Statistica sanitaria. - Ramo della s. applicata che si occupa dei fenomeni patologici che si verificano nelle popolazioni e dei fattori a essi connessi, degli aspetti concernenti lo sviluppo e la funzionalità degli organismi umani, e dell'efficienza delle condizioni difensive e preventive predisposte dalla società contro l'insorgenza e la diffusione delle malattie. Essa comprende propriamente la s. demografica patologica, la s. medica, e lo studio scientifico dell'organizzazione igienico-sanitaria.
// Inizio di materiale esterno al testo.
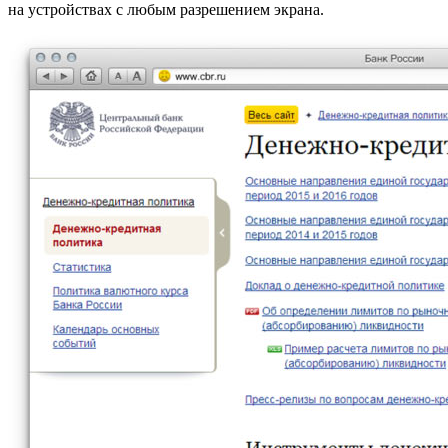
на устройствах с любым разрешением экрана.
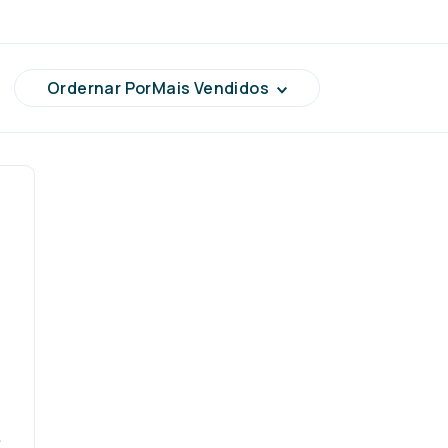
Mais Vendidos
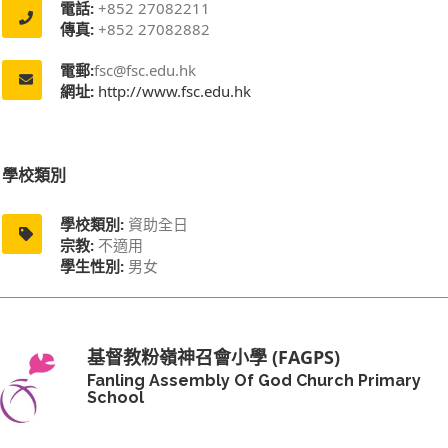
電話:
+852 27082211
傳真:
+852 27082882
電郵:
fsc@fsc.edu.hk
網址:
http://www.fsc.edu.hk
學校類別
學校類別:
資助全日
宗教:
不適用
學生性別:
男女
基督教粉嶺神召會小學 (FAGPS)
Fanling Assembly Of God Church Primary
School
Pertanto, la s. sanitaria: a) studia i fatti morbosi che si verificano nelle collettività umane, rilevandone la localizzazione, la frequenza, la gravità (mortalità e letalità), la ripartizione per sesso, età, professione e altri caratteri socio-economici, analizzandone l'origine, la diffusione e l'andamento nel tempo e nel territorio, e valutando l'influenza che le condizioni climatiche, sociali, economiche e ambientali esercitano sullo stato di sanità della popolazione; b) promuove, cura e coordina le indagini quantitative di carattere statistico nel campo biologico, clinico e di laboratorio; c) s'interessa, con l'ausilio del metodo statistico, ai problemi concernenti lo studio delle strutture sanitarie, dell'igiene, della medicina preventiva e delle condizioni ecologiche, allo sviluppo della medicina sociale e alla diffusione dell'educazione sanitaria. Per la vastità del suo campo d'interesse, la s. sanitaria presenta stretti legami con altre discipline quali la biometria, l'antropometria, la bioingegneria, oltre che con la demografia, la s. sociale e la sociologia.